My seven-year old daughter has been obsessed with Greek mythology all year long. Her brother was not interested in competing in his school’s annual middle-school Mythology Bee, but on a whim I asked if his sister might be able to participate.
All week long she was both nervous and excited about the bee. As we were getting ready to go, she asked, “Shall I wear something fancy?”
“Sure!” I said, assuming she’d put on her usual cotton knit dress. It’s the only dress she’ll ever wear, because she abhors anything that is the slightest bit itchy. But when next I saw her, she was resplendent in a gauzy red dress and wool sweater. Now I knew the girl meant business. She asked me to help her with the buttons, saying with steely resolve, “This is going to be itchy, but, oh well.”

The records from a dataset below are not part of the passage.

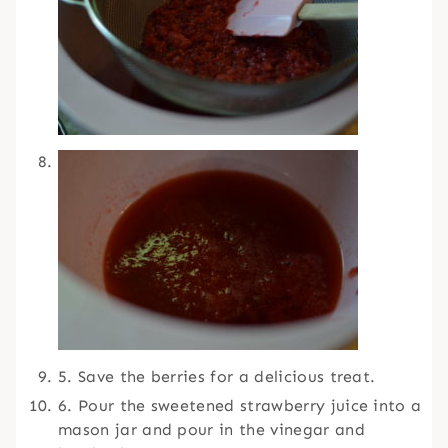
5. Save the berries for a delicious treat.
6. Pour the sweetened strawberry juice into a
mason jar and pour in the vinegar and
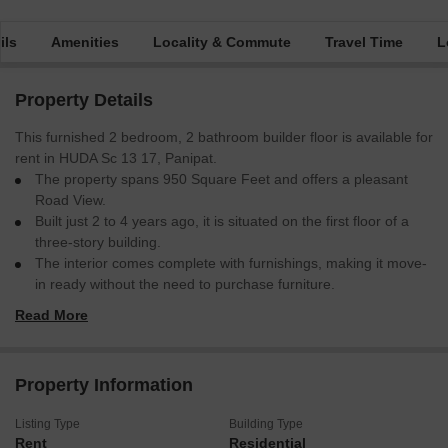
ils
Amenities
Locality & Commute
Travel Time
L
Property Details
This furnished 2 bedroom, 2 bathroom builder floor is available for
rent in HUDA Sc 13 17, Panipat.
The property spans 950 Square Feet and offers a pleasant
Road View.
Built just 2 to 4 years ago, it is situated on the first floor of a
three-story building.
The interior comes complete with furnishings, making it move-
in ready without the need to purchase furniture.
While there is no dedicated parking, the location provides
Read More
reasonable accessibility.
This home is well-suited for individuals or small families looking
for a comfortable living space in a good location.
Property Information
The rental price is 20 thousand per month.
Listing Type
Building Type
Rent
Residential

When we got to the auditorium, she crumpled and decided she wouldn’t compete after all. She was on the verge of tears. I told her she didn’t have to compete if she didn’t want to, but at the very last minute, she screwed up her courage and went to take her place in one of the rows reserved for the contestants.
She looked tiny in the seat surrounded by middle-schoolers, and even tinier when she went up to the microphone to answer her questions.

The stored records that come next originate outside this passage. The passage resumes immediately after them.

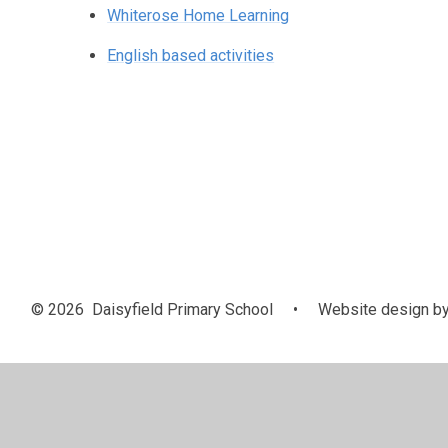
Whiterose Home Learning
English based activities
© 2026 Daisyfield Primary School
•
Website design b
Cookie Policy
This site uses cookies to store information on your computer.
Cl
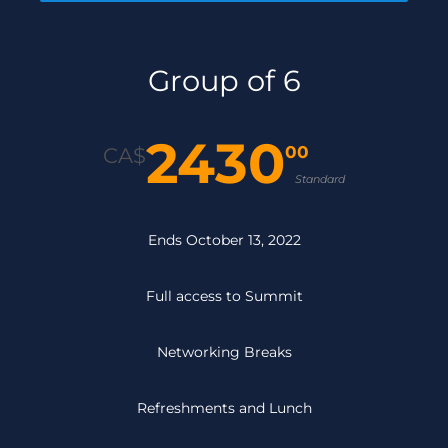
Group of 6
2430
00
CA$
Standard
Ends October 13, 2022
Full access to Summit
Networking Breaks
Refreshments and Lunch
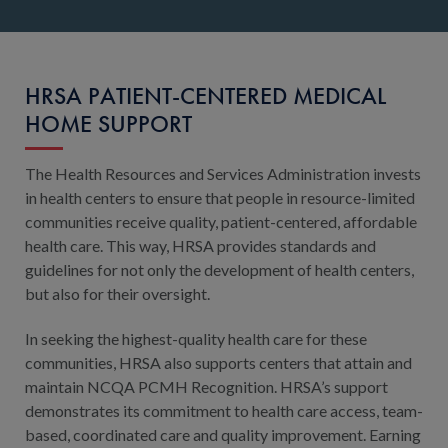
HRSA PATIENT-CENTERED MEDICAL
HOME SUPPORT
The Health Resources and Services Administration invests
in health centers to ensure that people in resource-limited
communities receive quality, patient-centered, affordable
health care. This way, HRSA provides standards and
guidelines for not only the development of health centers,
but also for their oversight.
In seeking the highest-quality health care for these
communities, HRSA also supports centers that attain and
maintain NCQA PCMH Recognition. HRSA’s support
demonstrates its commitment to health care access, team-
based, coordinated care and quality improvement. Earning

The older kids were lovely to her. As she made her way back to her seat after each round, they included her in the ritual congratulatory hand slaps they were giving each other.
She was eliminated after a few rounds, but at the end, those who made it past a certain point were taken to another room to be given a written test to determine who would place.
At the award ceremony, my daughter’s name was announced as the 9th place winner!
Her brothers were delighted for her
Of course, we had to celebrate!
“I’m so happy! I’m going to sleep with this tonight,” she announced, gazing at her ribbon.
“That would be too dangerous. You might choke!” I cautioned.
She slept with it clutched in her little hand.